*** Opening of Extracted records ***
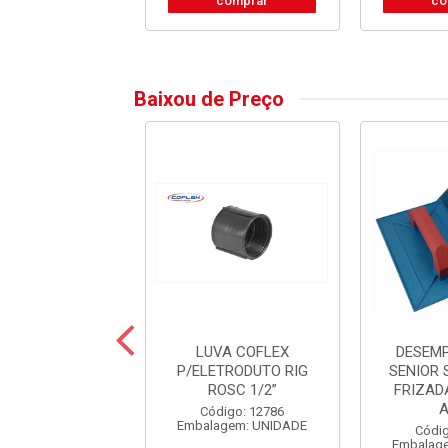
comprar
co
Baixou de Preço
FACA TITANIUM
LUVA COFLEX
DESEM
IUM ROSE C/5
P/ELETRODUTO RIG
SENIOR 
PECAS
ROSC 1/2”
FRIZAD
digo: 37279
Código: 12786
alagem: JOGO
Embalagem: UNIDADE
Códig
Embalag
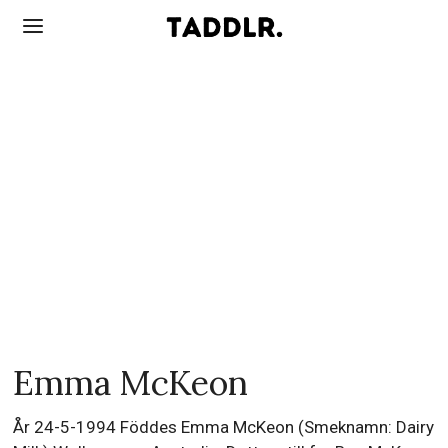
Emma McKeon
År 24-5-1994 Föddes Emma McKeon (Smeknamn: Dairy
*** Close of Extracted records ***
• _Task statement_: Exactly the lines from the line with "LUVA COFLEX" through the last line of the listing, both included, should be extracted, and the pictures left behind.

• _Exercise output_:
LUVA COFLEX
DESEM
IUM ROSE C/5
P/ELETRODUTO RIG
SENIOR 
PECAS
ROSC 1/2”
FRIZAD
digo: 37279
Código: 12786
alagem: JOGO
Embalagem: UNIDADE
Códig
Embalag
Emma McKeon
År 24-5-1994 Föddes Emma McKeon (Smeknamn: Dairy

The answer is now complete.